No one came anywhere near the benchmark dose.

Those who had the very highest percentile of mercury concentrations, 2.8% of those tested, had levels of 15 ppb. Still several times below the safe level.

The environmental workers found the highest levels among foreign-born Asians. While claims abound that it must be their high fish diet, these authors didn’t measure the fish eaten by a single person. But more importantly, they didn’t evaluate the use of mercury-containing products, such as medicinals and candles. The Agency for Toxic Substances and Disease Registry, for example, found metallic mercury sold as botanicas and burned in devotional candles by certain ethnic and religious groups had accounted in a number of Americans who tested at the high-end values.

Scientists have found no credible evidence of neurotoxicity or anything remotely resembling brain damage, retardation or learning disabilities even among those eating many times more fish than Americans eat.
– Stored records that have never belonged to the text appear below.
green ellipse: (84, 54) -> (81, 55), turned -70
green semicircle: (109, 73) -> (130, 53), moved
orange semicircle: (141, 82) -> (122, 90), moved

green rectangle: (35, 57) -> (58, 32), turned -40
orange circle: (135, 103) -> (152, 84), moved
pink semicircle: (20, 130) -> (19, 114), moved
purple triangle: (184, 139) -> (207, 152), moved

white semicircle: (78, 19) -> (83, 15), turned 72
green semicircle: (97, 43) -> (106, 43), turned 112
The FDA Food Advisory Committee held scientific meetings in July 2002 to critically evaluate the evidence on methylmercury and found that, even among populations eating ten times more fish than Americans eat, the most careful research demonstrated no harm to the children’s health or development.

It is easy to become frightened when we hear something might be endangering babies and children. But the fact remains, there is no evidence that American mothers need worry about the methylmercury in the fish they and their children eat. Just as this study showed.